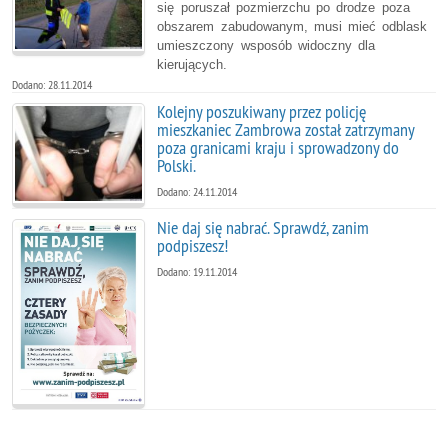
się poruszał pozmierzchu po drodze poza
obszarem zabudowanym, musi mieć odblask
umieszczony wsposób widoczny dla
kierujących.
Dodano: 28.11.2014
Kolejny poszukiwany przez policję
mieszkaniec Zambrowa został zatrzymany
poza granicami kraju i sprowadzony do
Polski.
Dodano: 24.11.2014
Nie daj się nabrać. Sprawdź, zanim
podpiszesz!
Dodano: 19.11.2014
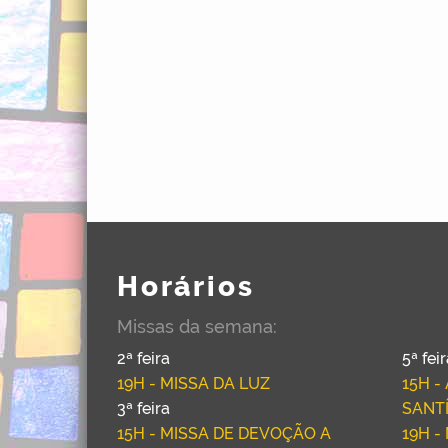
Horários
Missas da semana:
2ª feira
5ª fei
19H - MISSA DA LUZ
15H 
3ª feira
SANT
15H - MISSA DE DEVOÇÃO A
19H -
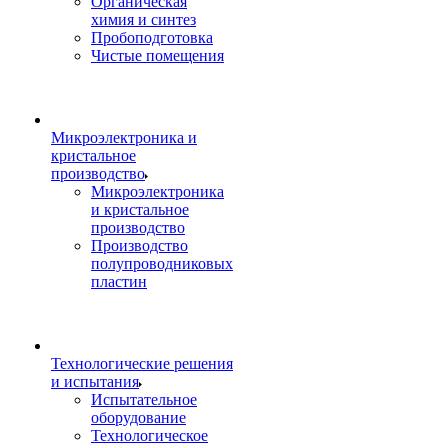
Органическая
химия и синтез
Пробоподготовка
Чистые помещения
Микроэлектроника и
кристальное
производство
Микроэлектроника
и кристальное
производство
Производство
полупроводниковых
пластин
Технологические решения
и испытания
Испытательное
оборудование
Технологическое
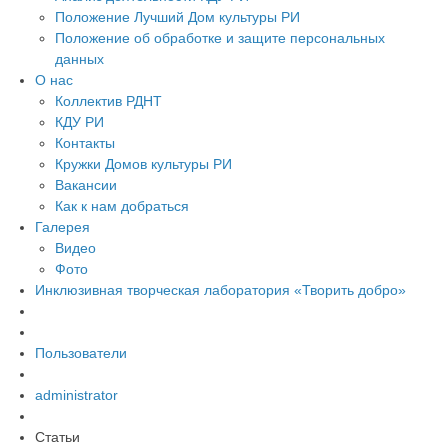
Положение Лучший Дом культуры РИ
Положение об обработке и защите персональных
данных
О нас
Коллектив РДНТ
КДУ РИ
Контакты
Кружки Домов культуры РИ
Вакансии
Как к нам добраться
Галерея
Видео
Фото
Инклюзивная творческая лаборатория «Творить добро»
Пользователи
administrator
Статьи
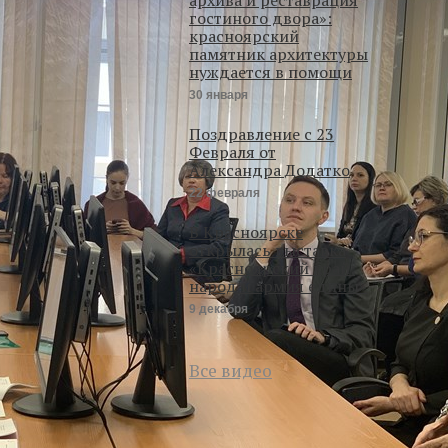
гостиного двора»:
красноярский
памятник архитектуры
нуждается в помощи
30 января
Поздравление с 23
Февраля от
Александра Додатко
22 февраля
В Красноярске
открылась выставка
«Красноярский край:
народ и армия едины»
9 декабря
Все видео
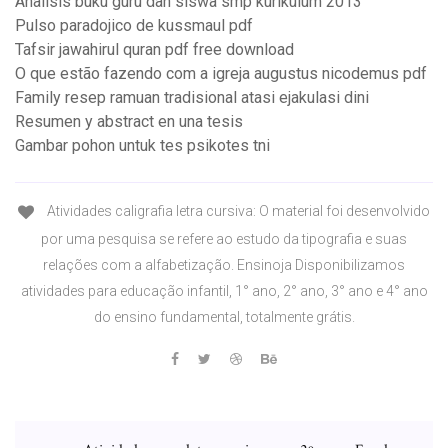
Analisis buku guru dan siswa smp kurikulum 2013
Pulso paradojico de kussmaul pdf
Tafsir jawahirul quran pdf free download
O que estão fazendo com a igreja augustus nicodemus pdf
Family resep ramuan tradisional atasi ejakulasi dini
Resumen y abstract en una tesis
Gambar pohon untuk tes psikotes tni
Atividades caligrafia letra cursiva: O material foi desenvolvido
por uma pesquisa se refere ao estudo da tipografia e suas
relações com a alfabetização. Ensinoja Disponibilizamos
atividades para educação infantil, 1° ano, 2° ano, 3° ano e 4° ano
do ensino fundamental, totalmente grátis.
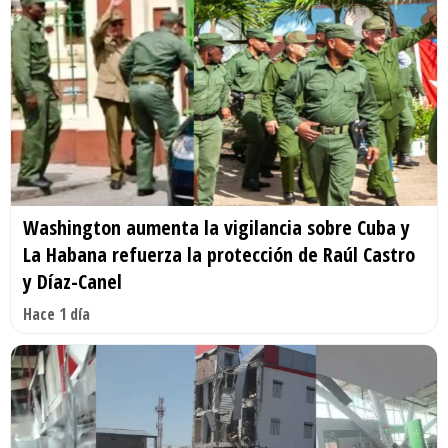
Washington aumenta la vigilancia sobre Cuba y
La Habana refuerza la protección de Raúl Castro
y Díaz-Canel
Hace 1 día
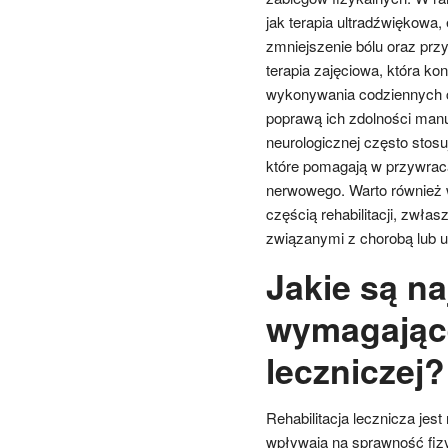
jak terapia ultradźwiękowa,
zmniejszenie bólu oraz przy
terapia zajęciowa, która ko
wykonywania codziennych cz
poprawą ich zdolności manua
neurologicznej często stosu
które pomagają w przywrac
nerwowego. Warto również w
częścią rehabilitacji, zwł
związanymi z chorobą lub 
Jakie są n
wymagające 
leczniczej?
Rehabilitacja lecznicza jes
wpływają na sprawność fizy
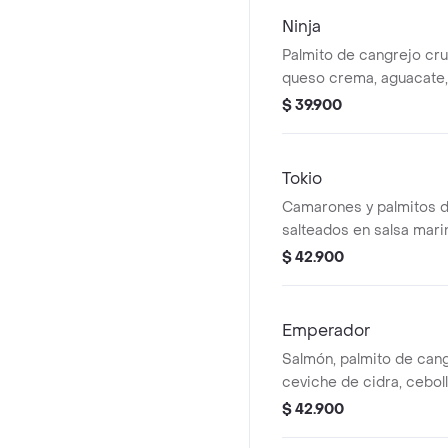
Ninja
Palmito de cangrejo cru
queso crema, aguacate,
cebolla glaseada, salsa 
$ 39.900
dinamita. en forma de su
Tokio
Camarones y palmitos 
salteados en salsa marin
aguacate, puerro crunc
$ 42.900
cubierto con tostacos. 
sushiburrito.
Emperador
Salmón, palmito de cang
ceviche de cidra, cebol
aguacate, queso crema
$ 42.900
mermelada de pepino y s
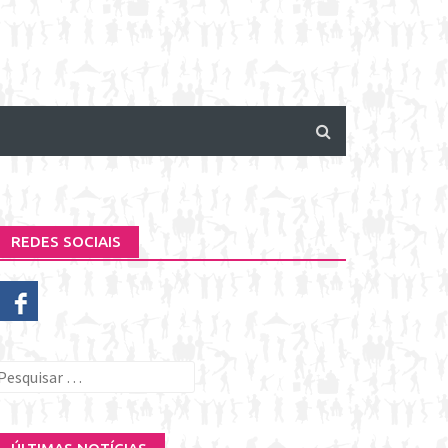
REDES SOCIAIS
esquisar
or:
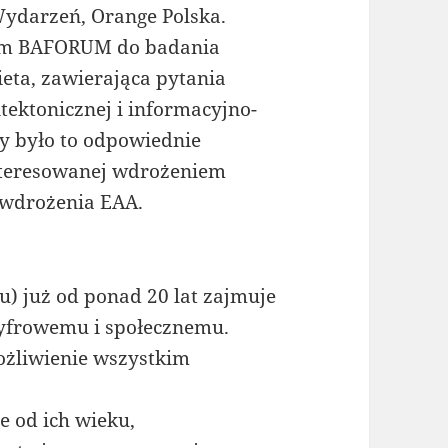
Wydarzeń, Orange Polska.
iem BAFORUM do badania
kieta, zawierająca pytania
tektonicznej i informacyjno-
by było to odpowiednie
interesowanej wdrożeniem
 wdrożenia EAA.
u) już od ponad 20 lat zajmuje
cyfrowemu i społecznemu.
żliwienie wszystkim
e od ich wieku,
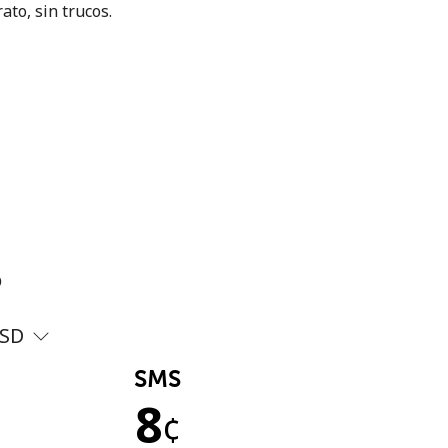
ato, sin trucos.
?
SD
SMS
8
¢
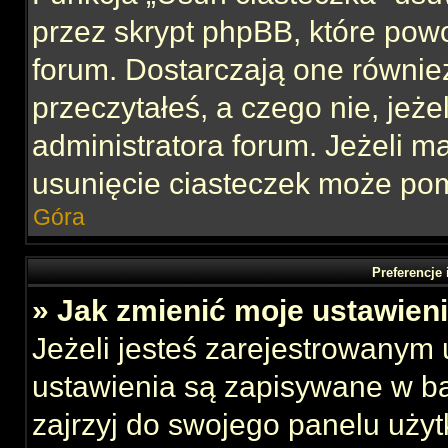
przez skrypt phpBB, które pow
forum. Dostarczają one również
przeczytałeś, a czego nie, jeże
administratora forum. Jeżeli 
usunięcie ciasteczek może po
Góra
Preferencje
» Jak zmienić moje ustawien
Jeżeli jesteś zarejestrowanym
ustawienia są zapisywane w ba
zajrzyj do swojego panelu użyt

### [WORK REQUIRED]
Transcribe the lines above exactly, beginning at the one with "terapia zajęciowa, która ko" and ending at the one with "REDES SOCIAIS". Include both; exclude the pictures.

### [RESPONSE TO THE EXERCISE]
terapia zajęciowa, która ko
wykonywania codziennych cz
poprawą ich zdolności manua
neurologicznej często stosu
które pomagają w przywrac
nerwowego. Warto również w
częścią rehabilitacji, zwł
związanymi z chorobą lub 
Jakie są n
wymagające 
leczniczej?
Rehabilitacja lecznicza jes
wpływają na sprawność fizy
Ninja
Palmito de cangrejo cru
queso crema, aguacate,
cebolla glaseada, salsa 
$ 39.900
dinamita. en forma de su
Tokio
Camarones y palmitos 
salteados en salsa marin
aguacate, puerro crunc
$ 42.900
cubierto con tostacos. 
sushiburrito.
Emperador
Salmón, palmito de cang
ceviche de cidra, cebol
aguacate, queso crema
$ 42.900
mermelada de pepino y s
REDES SOCIAIS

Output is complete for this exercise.